I initially bought springs from McMaster, but they proved too stiff. On a hunch, I dug into my RC truck bins and found springs that were a perfect fit. I considered a handle like KVan made, but for now I'm pretty happy with just  operating the butterfly manually. Time will tell.


----------



## Tipton1965 (May 20, 2021)

Looks much better.  Now you know why many of the impact wrench installations are way over thought or over engineered.  Because they work better!


----------



## chipinator (May 20, 2021)

Tio Loco...I would buy one if you made another.  I need one for my PM-728V-T.  I was going to make one but why reinvent the wheel.


----------



## Tio Loco (May 21, 2021)

chipinator said:


> Tio Loco...I would buy one if you made another.  I need one for my PM-728V-T.  I was going to make one but why reinvent the wheel.


Thanks, but unfortunately I have to pass. I have an ever growing list of projects on my plate, and with the exception of the Drylin bearings, this one was built with materials that I had on hand, which I now no longer have on hand. Also, I didn't draw up any plans for this one (bad idea) and just made it on the fly.
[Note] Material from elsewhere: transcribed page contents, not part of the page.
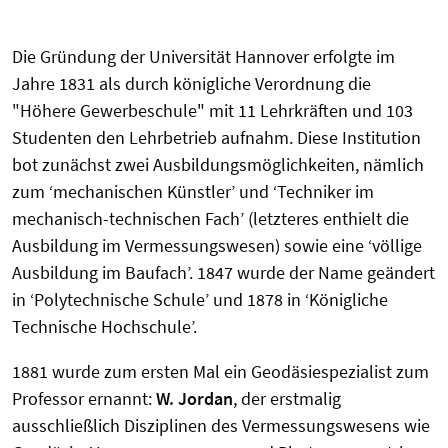
Die Gründung der Universität Hannover erfolgte im
Jahre 1831 als durch königliche Verordnung die
"Höhere Gewerbeschule" mit 11 Lehrkräften und 103
Studenten den Lehrbetrieb aufnahm. Diese Institution
bot zunächst zwei Ausbildungsmöglichkeiten, nämlich
zum ‘mechanischen Künstler’ und ‘Techniker im
mechanisch-technischen Fach’ (letzteres enthielt die
Ausbildung im Vermessungswesen) sowie eine ‘völlige
Ausbildung im Baufach’. 1847 wurde der Name geändert
in ‘Polytechnische Schule’ und 1878 in ‘Königliche
Technische Hochschule’.
1881 wurde zum ersten Mal ein Geodäsiespezialist zum
Professor ernannt:
W. Jordan
, der erstmalig
ausschließlich Disziplinen des Vermessungswesens wie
If you decide to build one, I'll gladly share some basic dimensions.

This is the ratchet I pickedm mostly because the nose is relatively uniform diameter (just a slight taper): https://www.amazon.com/gp/product/B000MQEKTY

The 3D printer motion rods are here:  https://www.amazon.com/Sunhokey-Hardened-Chrome-Metric-Tolerance/dp/B07XD4FBVM/

If I were doing it again I would just bore the the carriage block for the Drylin bearings and use external snap rings to secure them. That would eliminate the side wings, 20 holes drilled, and the alignment issues to get the pillow blocks properly aligned for smooth travel, but the pillow blocks are here: https://www.amazon.com/Furiga-Printer-Linear-Bearing-Bushing/dp/B08BZ48XZN

The Drylin bearings are here: https://www.amazon.com/gp/product/B076NWK2NK

For springs, you're on your own, like I said, they were RC truck shock springs, but they've been in the bin for years.


----------



## chipinator (May 21, 2021)

I had to ask .  I appreciate the response and the links.  I'll give it a go when, like you, I have an opportunity.


----------



## aliva (May 21, 2021)

Jim F said:


> Those ratchets will be shot very quickly turning with the spindle.


I've been using my CP butterfly ratchet for 5 years still going


----------



## Tio Loco (May 21, 2021)

aliva said:


> I've been using my CP butterfly ratchet for 5 years still going
> View attachment 366754



I believe Jim F. was referring to leaving the ratchet engaged and driving it with the mill....


----------



## aliva (May 22, 2021)

Tio Loco said:


> I believe Jim F. was referring to leaving the ratchet engaged and driving it with the mill....


Then I agree, it would be hard on the ratcheting mechanism


----------